- [REQUIRED ACTION]: Produce a verbatim copy of the records, and keep the images out of it.

- [MATERIAL PROVIDED]:
╭──
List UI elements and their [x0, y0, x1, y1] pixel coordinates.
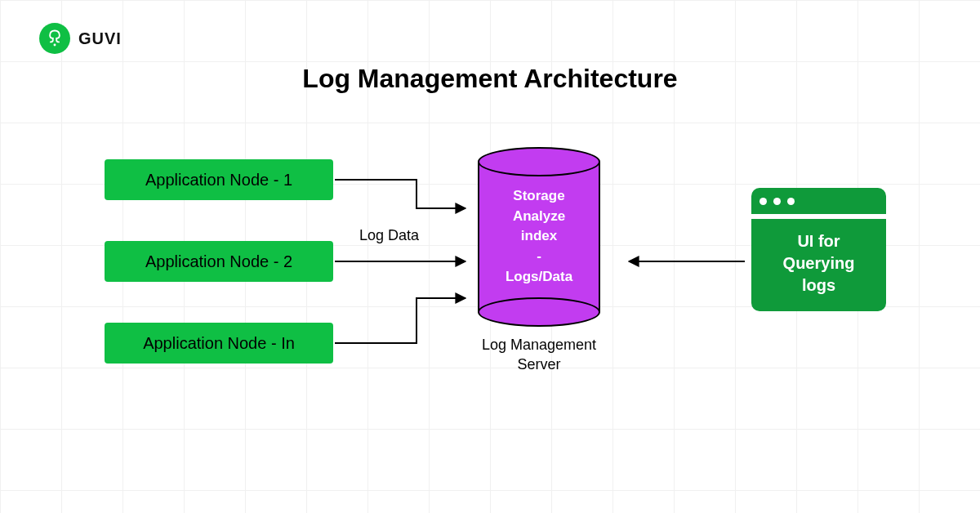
edge-label-log-data: Log Data: [359, 227, 419, 244]
svg-point-0: [54, 44, 56, 47]
window-dot-icon: [773, 198, 781, 205]
database-text: StorageAnalyzeindex-Logs/Data: [478, 186, 600, 287]
application-node-n-label: Application Node - In: [143, 334, 295, 353]
application-node-1-label: Application Node - 1: [145, 171, 292, 190]
window-dot-icon: [787, 198, 795, 205]
brand-name: GUVI: [78, 29, 122, 48]
database-label: Log ManagementServer: [478, 335, 600, 375]
application-node-2: Application Node - 2: [105, 241, 333, 282]
ui-query-window: UI forQueryinglogs: [751, 188, 886, 311]
window-titlebar: [751, 188, 886, 214]
window-dot-icon: [760, 198, 767, 205]
application-node-n: Application Node - In: [105, 323, 333, 364]
application-node-1: Application Node - 1: [105, 159, 333, 200]
application-node-2-label: Application Node - 2: [145, 252, 292, 271]
diagram-title: Log Management Architecture: [302, 64, 677, 94]
brand-logo: GUVI: [39, 23, 122, 54]
database-cylinder: StorageAnalyzeindex-Logs/Data: [478, 147, 600, 327]
ui-query-label: UI forQueryinglogs: [751, 219, 886, 311]
brand-logo-icon: [39, 23, 70, 54]
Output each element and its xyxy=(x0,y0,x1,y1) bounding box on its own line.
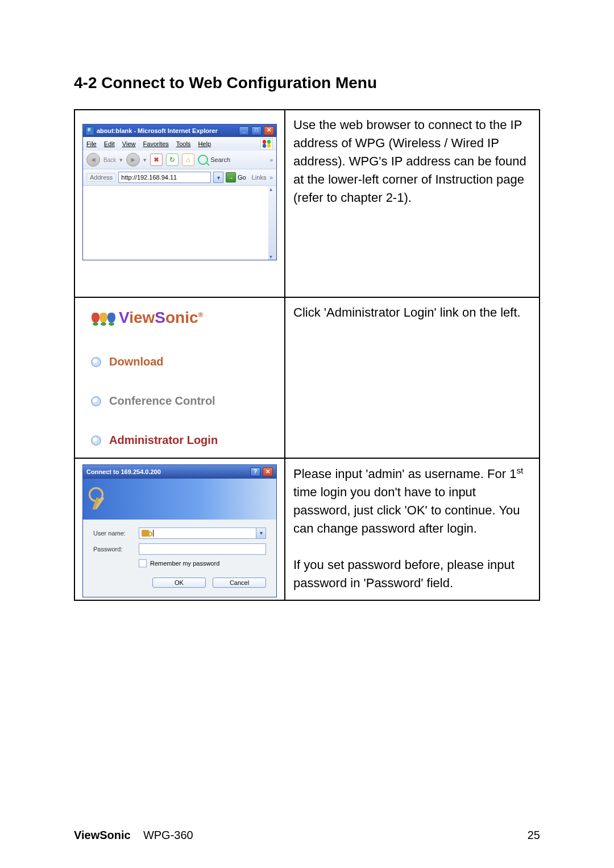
toolbar: ◄ Back ▾ ► ▾ ✖ ↻ ⌂ Search » xyxy=(83,151,276,169)
ie-window: about:blank - Microsoft Internet Explore… xyxy=(82,124,277,260)
address-input[interactable] xyxy=(118,172,211,183)
ie-icon xyxy=(85,126,94,135)
menu-file[interactable]: File xyxy=(86,140,97,147)
forward-button[interactable]: ► xyxy=(126,153,140,167)
search-icon xyxy=(198,155,208,165)
links-label[interactable]: Links xyxy=(252,174,267,181)
footer-brand: ViewSonic xyxy=(74,829,131,841)
menu-bar: File Edit View Favorites Tools Help xyxy=(83,137,276,151)
instruction-table: about:blank - Microsoft Internet Explore… xyxy=(74,109,540,601)
row3-text: Please input 'admin' as username. For 1s… xyxy=(285,458,540,600)
remember-password-checkbox[interactable]: Remember my password xyxy=(139,559,266,567)
viewsonic-panel: ViewSonic® Download Conference Control xyxy=(83,309,276,447)
stop-button[interactable]: ✖ xyxy=(150,153,163,166)
menu-edit[interactable]: Edit xyxy=(104,140,115,147)
ie-title-text: about:blank - Microsoft Internet Explore… xyxy=(97,127,218,134)
password-label: Password: xyxy=(93,546,139,553)
ie-content-area xyxy=(83,185,276,260)
address-label: Address xyxy=(86,173,116,182)
address-bar: Address ▾ → Go Links » xyxy=(83,169,276,185)
help-icon[interactable]: ? xyxy=(250,467,260,476)
birds-icon xyxy=(92,313,115,323)
refresh-button[interactable]: ↻ xyxy=(166,153,179,166)
minimize-icon[interactable]: _ xyxy=(239,126,249,135)
checkbox-icon xyxy=(139,559,147,567)
maximize-icon[interactable]: □ xyxy=(251,126,262,135)
conference-control-link[interactable]: Conference Control xyxy=(91,394,268,408)
go-icon: → xyxy=(226,172,236,182)
row2-text: Click 'Administrator Login' link on the … xyxy=(285,297,540,458)
ie-titlebar: about:blank - Microsoft Internet Explore… xyxy=(83,124,276,137)
menu-tools[interactable]: Tools xyxy=(176,140,191,147)
username-field[interactable]: ▾ xyxy=(139,528,266,539)
go-button[interactable]: → Go xyxy=(226,172,246,182)
administrator-login-link[interactable]: Administrator Login xyxy=(91,434,268,447)
viewsonic-logo: ViewSonic® xyxy=(83,309,276,355)
key-icon xyxy=(142,530,150,537)
page-footer: ViewSonic WPG-360 25 xyxy=(74,829,540,842)
login-titlebar: Connect to 169.254.0.200 ? ✕ xyxy=(83,465,276,479)
row3-image-cell: Connect to 169.254.0.200 ? ✕ User xyxy=(74,458,285,600)
row1-text: Use the web browser to connect to the IP… xyxy=(285,110,540,297)
ok-button[interactable]: OK xyxy=(152,578,206,588)
bullet-icon xyxy=(91,396,101,406)
login-title-text: Connect to 169.254.0.200 xyxy=(86,468,161,475)
home-button[interactable]: ⌂ xyxy=(182,153,194,166)
row2-image-cell: ViewSonic® Download Conference Control xyxy=(74,297,285,458)
windows-flag-icon xyxy=(260,138,273,149)
download-link[interactable]: Download xyxy=(91,355,268,368)
menu-help[interactable]: Help xyxy=(198,140,211,147)
login-banner xyxy=(83,479,276,520)
password-field[interactable] xyxy=(139,543,266,555)
cancel-button[interactable]: Cancel xyxy=(213,578,266,588)
back-button[interactable]: ◄ xyxy=(86,153,100,167)
menu-view[interactable]: View xyxy=(122,140,136,147)
username-label: User name: xyxy=(93,530,139,537)
search-button[interactable]: Search xyxy=(198,155,230,165)
close-icon[interactable]: ✕ xyxy=(263,467,273,476)
back-label: Back xyxy=(103,157,116,163)
page-number: 25 xyxy=(528,829,540,842)
window-buttons: _ □ ✕ xyxy=(238,126,274,135)
address-dropdown-icon[interactable]: ▾ xyxy=(213,172,223,183)
menu-favorites[interactable]: Favorites xyxy=(143,140,169,147)
section-title: 4-2 Connect to Web Configuration Menu xyxy=(74,74,540,92)
keys-icon xyxy=(89,487,108,511)
scrollbar[interactable] xyxy=(268,186,276,260)
bullet-icon xyxy=(91,435,101,446)
bullet-icon xyxy=(91,357,101,367)
links-chevron-icon[interactable]: » xyxy=(269,175,273,181)
footer-model: WPG-360 xyxy=(143,829,193,841)
toolbar-chevron-icon[interactable]: » xyxy=(269,157,273,163)
login-dialog: Connect to 169.254.0.200 ? ✕ User xyxy=(82,464,277,597)
row1-image-cell: about:blank - Microsoft Internet Explore… xyxy=(74,110,285,297)
username-dropdown-icon[interactable]: ▾ xyxy=(256,528,265,538)
close-icon[interactable]: ✕ xyxy=(264,126,274,135)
╰──
- [ANSWER BOX]:
List UI elements and their [x0, y0, x1, y1] pixel coordinates.
edge-label-log-data: Log Data: [359, 227, 419, 244]
svg-point-0: [54, 44, 56, 47]
window-dot-icon: [773, 198, 781, 205]
database-text: StorageAnalyzeindex-Logs/Data: [478, 186, 600, 287]
application-node-n-label: Application Node - In: [143, 334, 295, 353]
application-node-1-label: Application Node - 1: [145, 171, 292, 190]
window-dot-icon: [787, 198, 795, 205]
brand-name: GUVI: [78, 29, 122, 48]
database-label: Log ManagementServer: [478, 335, 600, 375]
application-node-2: Application Node - 2: [105, 241, 333, 282]
ui-query-window: UI forQueryinglogs: [751, 188, 886, 311]
window-titlebar: [751, 188, 886, 214]
window-dot-icon: [760, 198, 767, 205]
application-node-n: Application Node - In: [105, 323, 333, 364]
application-node-1: Application Node - 1: [105, 159, 333, 200]
application-node-2-label: Application Node - 2: [145, 252, 292, 271]
diagram-title: Log Management Architecture: [302, 64, 677, 94]
brand-logo: GUVI: [39, 23, 122, 54]
database-cylinder: StorageAnalyzeindex-Logs/Data: [478, 147, 600, 327]
ui-query-label: UI forQueryinglogs: [751, 219, 886, 311]
brand-logo-icon: [39, 23, 70, 54]
Output each element and its xyxy=(x0,y0,x1,y1) bounding box on its own line.
toolbar: ◄ Back ▾ ► ▾ ✖ ↻ ⌂ Search » xyxy=(83,151,276,169)
ie-window: about:blank - Microsoft Internet Explore… xyxy=(82,124,277,260)
address-input[interactable] xyxy=(118,172,211,183)
ie-icon xyxy=(85,126,94,135)
menu-file[interactable]: File xyxy=(86,140,97,147)
forward-button[interactable]: ► xyxy=(126,153,140,167)
search-icon xyxy=(198,155,208,165)
links-label[interactable]: Links xyxy=(252,174,267,181)
footer-brand: ViewSonic xyxy=(74,829,131,841)
menu-bar: File Edit View Favorites Tools Help xyxy=(83,137,276,151)
instruction-table: about:blank - Microsoft Internet Explore… xyxy=(74,109,540,601)
row3-text: Please input 'admin' as username. For 1s… xyxy=(285,458,540,600)
remember-password-checkbox[interactable]: Remember my password xyxy=(139,559,266,567)
viewsonic-panel: ViewSonic® Download Conference Control xyxy=(83,309,276,447)
stop-button[interactable]: ✖ xyxy=(150,153,163,166)
menu-edit[interactable]: Edit xyxy=(104,140,115,147)
ie-title-text: about:blank - Microsoft Internet Explore… xyxy=(97,127,218,134)
password-label: Password: xyxy=(93,546,139,553)
ie-content-area xyxy=(83,185,276,260)
address-label: Address xyxy=(86,173,116,182)
address-bar: Address ▾ → Go Links » xyxy=(83,169,276,185)
help-icon[interactable]: ? xyxy=(250,467,260,476)
birds-icon xyxy=(92,313,115,323)
refresh-button[interactable]: ↻ xyxy=(166,153,179,166)
minimize-icon[interactable]: _ xyxy=(239,126,249,135)
checkbox-icon xyxy=(139,559,147,567)
maximize-icon[interactable]: □ xyxy=(251,126,262,135)
conference-control-link[interactable]: Conference Control xyxy=(91,394,268,408)
go-icon: → xyxy=(226,172,236,182)
row2-text: Click 'Administrator Login' link on the … xyxy=(285,297,540,458)
ie-titlebar: about:blank - Microsoft Internet Explore… xyxy=(83,124,276,137)
menu-tools[interactable]: Tools xyxy=(176,140,191,147)
username-field[interactable]: ▾ xyxy=(139,528,266,539)
go-button[interactable]: → Go xyxy=(226,172,246,182)
administrator-login-link[interactable]: Administrator Login xyxy=(91,434,268,447)
viewsonic-logo: ViewSonic® xyxy=(83,309,276,355)
key-icon xyxy=(142,530,150,537)
page-footer: ViewSonic WPG-360 25 xyxy=(74,829,540,842)
login-titlebar: Connect to 169.254.0.200 ? ✕ xyxy=(83,465,276,479)
row3-image-cell: Connect to 169.254.0.200 ? ✕ User xyxy=(74,458,285,600)
row1-text: Use the web browser to connect to the IP… xyxy=(285,110,540,297)
ok-button[interactable]: OK xyxy=(152,578,206,588)
bullet-icon xyxy=(91,396,101,406)
login-title-text: Connect to 169.254.0.200 xyxy=(86,468,161,475)
home-button[interactable]: ⌂ xyxy=(182,153,194,166)
row2-image-cell: ViewSonic® Download Conference Control xyxy=(74,297,285,458)
windows-flag-icon xyxy=(260,138,273,149)
download-link[interactable]: Download xyxy=(91,355,268,368)
menu-help[interactable]: Help xyxy=(198,140,211,147)
login-banner xyxy=(83,479,276,520)
password-field[interactable] xyxy=(139,543,266,555)
cancel-button[interactable]: Cancel xyxy=(213,578,266,588)
back-button[interactable]: ◄ xyxy=(86,153,100,167)
menu-view[interactable]: View xyxy=(122,140,136,147)
username-label: User name: xyxy=(93,530,139,537)
search-button[interactable]: Search xyxy=(198,155,230,165)
close-icon[interactable]: ✕ xyxy=(263,467,273,476)
back-label: Back xyxy=(103,157,116,163)
page-number: 25 xyxy=(528,829,540,842)
window-buttons: _ □ ✕ xyxy=(238,126,274,135)
address-dropdown-icon[interactable]: ▾ xyxy=(213,172,223,183)
menu-favorites[interactable]: Favorites xyxy=(143,140,169,147)
section-title: 4-2 Connect to Web Configuration Menu xyxy=(74,74,540,92)
keys-icon xyxy=(89,487,108,511)
scrollbar[interactable] xyxy=(268,186,276,260)
bullet-icon xyxy=(91,435,101,446)
bullet-icon xyxy=(91,357,101,367)
links-chevron-icon[interactable]: » xyxy=(269,175,273,181)
footer-model: WPG-360 xyxy=(143,829,193,841)
toolbar-chevron-icon[interactable]: » xyxy=(269,157,273,163)
login-dialog: Connect to 169.254.0.200 ? ✕ User xyxy=(82,464,277,597)
row1-image-cell: about:blank - Microsoft Internet Explore… xyxy=(74,110,285,297)
username-dropdown-icon[interactable]: ▾ xyxy=(256,528,265,538)
close-icon[interactable]: ✕ xyxy=(264,126,274,135)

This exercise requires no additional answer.